Stuttering: Not So Funny
There are three major theories of stuttering that emphasize its biological roots and relevant psychological factors: Neurogenic, developmental, and psychogenic stuttering.
The basis of the neurogenic theory of stuttering is that the problem originates in the inability of the basal ganglia to generate neural feedback for appropriate timing of the next segment in the speech stream. If this problem arises in early childhood it is called developmental stuttering with mean age of onset around 2.5 to 3 years. If psychological factors are significantly involved, such as social anxiety or depression, dysfluent speech may be affected for the worse.
The basal ganglia, in the subcortex, just below the cerebral cortex or “thinking” part of the brain, is interconnected with the cortex as well as the amygdala, brainstem, and thalamus. These collective circuits are known as “basal ganglia-thalamocortical loops” with direct links to “limbic” structures, such as the amygdala. The latter is central to the expression of emotions of fear and anxiety and plays a prominent role in social anxiety and depression. Indeed, negative emotions can exacerbate stuttering in the presence of others suggesting a psychogenic cause of stuttering.

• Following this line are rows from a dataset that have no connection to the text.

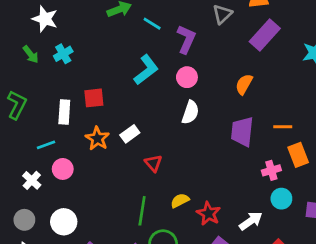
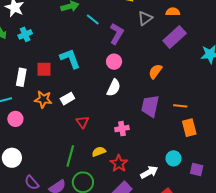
cyan L-shape: (146, 70) -> (70, 59), moved, turned -80
orange star: (97, 138) -> (43, 99), turned -30
pink cross: (271, 170) -> (122, 129), moved

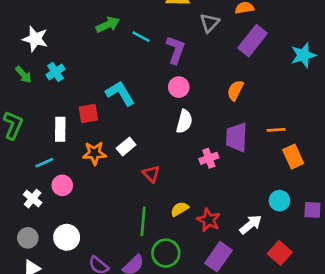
pink cross: (122, 129) -> (209, 158), moved

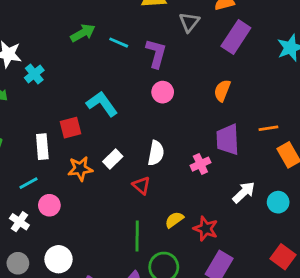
cyan cross: (55, 72) -> (34, 74), moved
white semicircle: (184, 121) -> (156, 153), moved
white arrow: (251, 225) -> (244, 192), moved

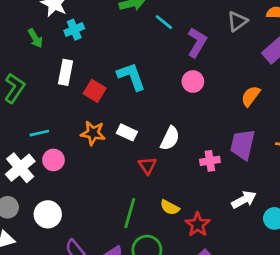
red square: (70, 128) -> (95, 91), turned 30
white rectangle: (42, 147) -> (65, 72), moved
white rectangle: (113, 159) -> (127, 132), turned 54
yellow semicircle: (174, 220) -> (170, 207), turned -132
white cross: (19, 222) -> (20, 168), size x1.5

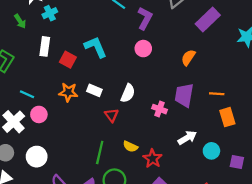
cyan line: (39, 133) -> (27, 94), turned 40
pink cross: (210, 161) -> (160, 109), turned 32

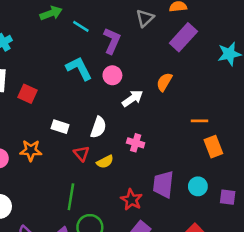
cyan L-shape: (96, 47) -> (79, 68), moved
orange star: (68, 92) -> (31, 150), moved
purple trapezoid: (184, 95) -> (163, 184), moved
white arrow: (187, 138) -> (132, 98), moved
yellow semicircle: (130, 146) -> (105, 162), moved, turned -48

But, there is also involvement of the neurotransmitter, dopamine, in the etiology of stuttering. Dopamine projections from the substantia nigra pars compacta (SNc) project to the striatum of the basal ganglia. When the levels of dopamine in the striatum decrease, there is a lowering or cessation of stuttering, whereas when levels of dopamine increase there is an augmentation of stuttering as well as associated motor and behavioral impulses. This is one reason stuttering might be thought of as a “tic”disorder akin to obsessive-compulsive disorders such as Gilles de Tourette syndrome.
There are other possibilities for the biological origins of stuttering. One such aspect is dystonic activity in the facial musculature. That is, opponent muscle groups at odds with each other produce involuntary motor activity resulting in dysfluent speech. But stuttering could arise from a disorder in the sensorimotor area of the cortex in the region known as the oropharynx that controls the motor articulatory apparatus used in speaking.
While the mean age of onset of developmental stuttering is in the range of 2.5 to 3 years, it is typically more prominent in boys (2:1; male:female ratio). The recovery rate is in the range of 60–70% within two years after the onset of stuttering but, what is most surprising, is that these early stutterers often demonstrate advanced development of language abilities.
What might be some ways to relieve stuttering?
(1) Haloperidol (“Haldol”), a dopamine antagonist, attenuates motor activation and may reduce stuttering.
(2) Speaking at the pace of a metronome (known as the “rhythm effect”) can reduce stuttering by compensating for inappropriate timing cues originating in the basal ganglia.
(3) Reading in unison with others (“chorus speech”) as well as singing can also relieve stuttering, because music provides a separate mechanism for generating internal timing cues when there is aberrant output from the basal ganglia most likely by way of the premotor cortex.
(4) There is also some evidence that modified auditory feedback can improve dysfluent speech in those that stutter.
Some suggested reading:
Alm, P. A. (2004). Stuttering and the basal ganglia circuits: A critical review of possible relations. J. of Communication Disorders, 37, 325–369.
LeDoux, J. (1998). The emotional brain: The mysterious underpinnings of emotional life. NY: Simon & Schuster.